O Apelante não tem razão nesta parte.
Com efeito, resulta inequívoco da procuração junta com a petição inicial, ter o Sinistrado constituído também como Mandatária, a Causídica Dr.ª BB, a qual antes, logo na fase conciliatória, exibiu procuração outorgada pelo mesmo, não sendo assim, neste caso, decisivo o facto da petição inicial ter sido subscrita por um outro Causídico, a quem na mesma procuração, o Sinistrado constituiu mandatário.
Acompanhamos as considerações efetuadas no despacho proferido no apenso B sob refª 93684095, que se deixou transcrito.
Na notificação da contestação, constam identificados os Mandatários do Sinistrado, entre os quais a referida Causídica.
Não se cometeu qualquer nulidade, quando o tribunal notificou apenas o Apelante na pessoa da sua Mandatária Dr.ª BB, do despacho proferido em 03.07.2023 e do despacho proferido em 15.09.2023.
Existindo uma pluralidade de mandatos - artigo 1160º do Código Civil - as notificações que tivessem lugar no processo, podiam ser validamente efetuadas em qualquer deles.
“Preceitua este inciso o seguinte:
“Se alguém incumbir duas ou mais pessoas da prática dos mesmos actos jurídicos, haverá tantos mandatos quantas as pessoas designadas, salvo se o mandante declarar que devem agir conjuntamente”.
Ora, tendo presente que o mandato forense atribui ao mandatário os poderes para representar a parte em todos os atos do processo e seus incidentes, incluindo os de substabelecer (artigo 44.º, do CPC) e sendo-lhe aplicável as regras gerais do contrato de mandato (artigo 1157.º e seguintes, do Código Civil), atento o preceituado no artigo 1160.º do referido Código, na ausência de declaração do dever de agir conjuntamente, uma vez que a Autora, aqui Recorrente, encarregou o patrocínio dos autos a quatro advogados, não há dúvida de que, cada um delas, assumiu plenos poderes para agir no tribunal em sua representação.
Nestas circunstâncias podem, validamente, ser efetuadas em qualquer dos mandatários as notificações que tenham lugar no processo.” – transcrição do Acórdão desta Relação, proferido no Processo nº20792/22.5YIPRT.P1, em 22.05.2023 (Relator Desembargador Manuel Domingos Fernandes, in www.dgsi.pt, realce introduzido).

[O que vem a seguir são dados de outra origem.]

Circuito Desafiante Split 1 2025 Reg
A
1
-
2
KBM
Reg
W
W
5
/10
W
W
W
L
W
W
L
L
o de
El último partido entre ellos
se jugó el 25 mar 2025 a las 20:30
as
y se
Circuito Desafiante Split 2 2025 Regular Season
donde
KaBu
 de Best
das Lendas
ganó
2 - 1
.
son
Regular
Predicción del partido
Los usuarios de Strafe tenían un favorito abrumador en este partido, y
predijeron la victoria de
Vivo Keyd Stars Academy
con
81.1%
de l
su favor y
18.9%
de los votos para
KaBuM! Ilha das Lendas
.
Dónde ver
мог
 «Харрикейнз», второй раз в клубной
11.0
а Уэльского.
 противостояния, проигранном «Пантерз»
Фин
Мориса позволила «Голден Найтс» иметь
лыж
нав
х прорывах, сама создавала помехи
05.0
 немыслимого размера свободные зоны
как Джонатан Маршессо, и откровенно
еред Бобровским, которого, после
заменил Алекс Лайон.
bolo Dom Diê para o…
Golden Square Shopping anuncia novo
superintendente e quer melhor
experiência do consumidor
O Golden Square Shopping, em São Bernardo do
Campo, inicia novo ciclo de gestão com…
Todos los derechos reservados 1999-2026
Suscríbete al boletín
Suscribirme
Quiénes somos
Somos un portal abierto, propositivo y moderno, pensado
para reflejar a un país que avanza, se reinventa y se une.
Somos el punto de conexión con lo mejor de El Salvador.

Consigna-se que a atual redação do artigo 247º, nº3 do Código de Processo Civil (redação introduzida pelo decreto lei nº 87/2024, de 07 de Novembro) contempla:
«3 - As notificações que devam ser feitas na pessoa do mandatário judicial, quando a parte esteja simultaneamente representada por vários advogados, advogados estagiários ou solicitadores, são feitas:
- a)Nos casos em que haja representação por um ou mais solicitadores, apenas na pessoa de todos os solicitadores que constem de procuração junta ao processo;
- b)Nos restantes casos, na pessoa de todos os advogados ou advogados estagiários que constem de procuração junta ao processo.»

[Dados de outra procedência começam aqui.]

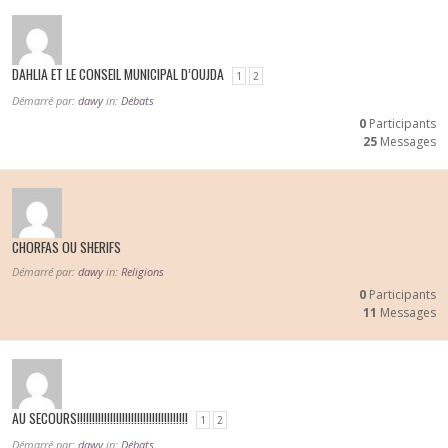
DAHLIA ET LE CONSEIL MUNICIPAL D’OUJDA
1
2
Démarré par:
dawy
in:
Débats
0
Participants
25
Messages
CHORFAS OU SHERIFS
Démarré par:
dawy
in:
Religions
0
Participants
11
Messages
AU SECOURS!!!!!!!!!!!!!!!!!!!!!!!!!!!!!!!!!!!!!
1
2
Démarré par:
dawy
in:
Débats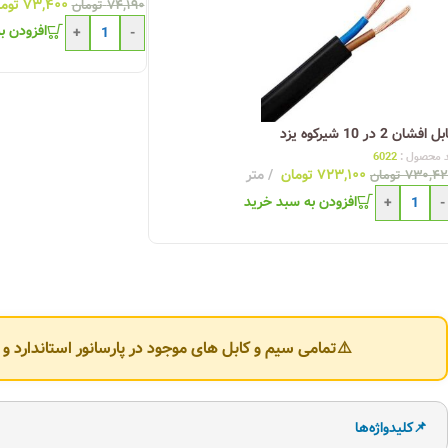
۷۳,۴۰۰
توم
۷۴,۱۹۰
تومان
افزودن ب
+
-
 افشان 2 در 10 شیرکوه یزد
 محصول :
6022
۷۲۳,۱۰۰
تومان
متر
۷۳۰,۴۲
تومان
افزودن به سبد خرید
+
-
⚠️تمامی سیم و کابل های موجود در پارسانور استاندارد 
📌کلیدواژه‌ها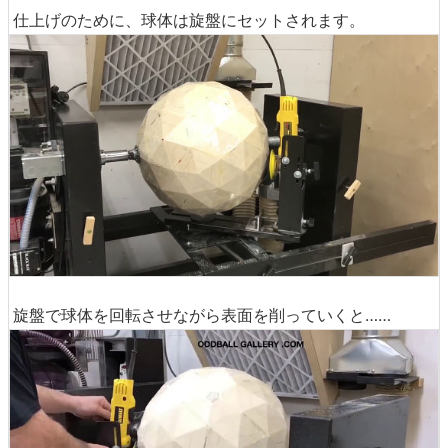
仕上げのために、球体は旋盤にセットされます。
旋盤で球体を回転させながら表面を削っていくと……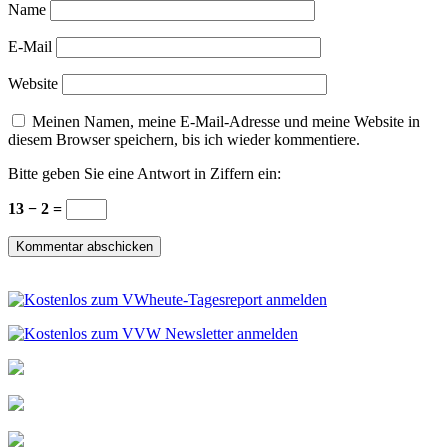
Name
E-Mail
Website
Meinen Namen, meine E-Mail-Adresse und meine Website in
diesem Browser speichern, bis ich wieder kommentiere.
Bitte geben Sie eine Antwort in Ziffern ein:
13 − 2 =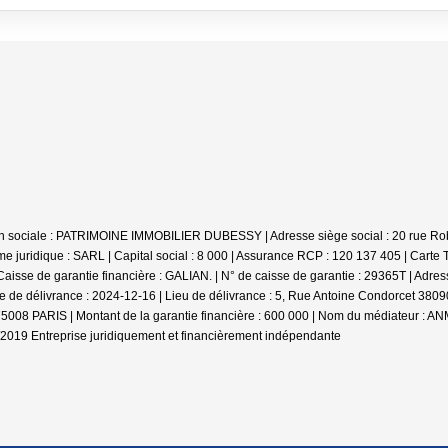
son sociale : PATRIMOINE IMMOBILIER DUBESSY | Adresse siège social : 20 rue R
juridique : SARL | Capital social : 8 000 | Assurance RCP : 120 137 405 |
Carte 
sse de garantie financière : GALIAN. | N° de caisse de garantie : 29365T | Adress
de délivrance : 2024-12-16 | Lieu de délivrance : 5, Rue Antoine Condorcet 38090 
75008 PARIS | Montant de la garantie financière : 600 000 | Nom du médiateur : 
1/2019
Entreprise juridiquement et financièrement indépendante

Porém, a produção de efeitos do decreto lei nº 87/2024, de 07 de Novembro, nos processos pendentes nos tribunais judiciais, ocorre a partir da data da sua entrada em vigor (artigo 16º, nº1, sem prejuízo do disposto nos números seguintes), tendo as notificações em causa sido efetuadas antes.
Improcede, pois, nesta parte a pretensão do Apelante.